Quanto ao público, você sempre conseguirá enganá-lo, mas seus textos (ou leiautes ou roteiros) sofrerão cortes, mutilações, acréscimos e adendos, que o ocuparão muito mais tempo que o necessário.

Para falar a verdade, em muitas ocupações civis você correrá os mesmos riscos, mas raramente sofrerá muito.

Já em publicidade, meu filho, estômago fraco é sinônimo de úlcera gastroduodenal, uma doença psicossomática decorrente quase sempre de inquietações intelectuais e de desajustamentos. Excluo, naturalmente, os colegas de São Paulo, um país civilizado.

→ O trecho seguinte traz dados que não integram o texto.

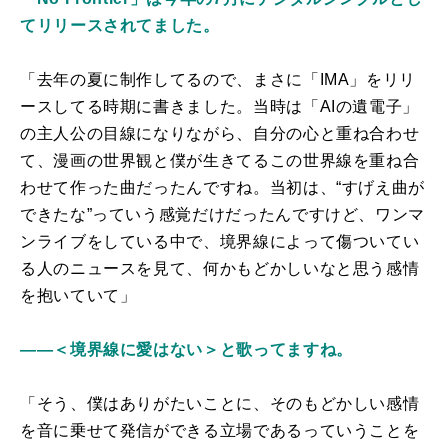
てリリースされてました。
「去年の夏に制作してるので、まさに「IMA」をリリ
ースしてる時期に書きました。当時は「AIの遺電子」
の主人公の目線になりながら、自分の心と重ね合わせ
て、漫画の世界観と僕が生きてるこの世界線を重ね合
わせて作った曲だったんですね。当初は、“すげえ曲が
できたな”っていう感覚だけだったんですけど、ワンマ
ンライブをしている中で、境界線によって傷ついてい
る人のニュースを見て、何かもどかしいなと思う感情
を抱いていて」
――＜境界線に愛はない＞と歌ってますね。
「そう、僕はありがたいことに、そのもどかしい感情
を音に乗せて発信ができる立場であるっていうことを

Por mais profissional (leia-se neutro) que você seja, sempre haverá um anúncio que atingirá o limite de sua capacidade de engolir sem vomitar. E você não pode vomitar.

Haverá sempre (e com abusiva frequência) o anúncio em que você venderá seu pai, sua mãe, sua alma, seu país, seus ideais, suas convicções mais caras, a cultura de seu povo, o sonho de libertação de seus amigos.

Isto é piegas. Decerto que é. Mas é então que a úlcera atacará e os pesadelos o acordarão, suando frio, em plena madrugada.

Mas você pode estar na outra metade: a dos animais ruminantes, que assimilam tudo. Neste caso, passemos à segunda condição para fazer um bom anúncio.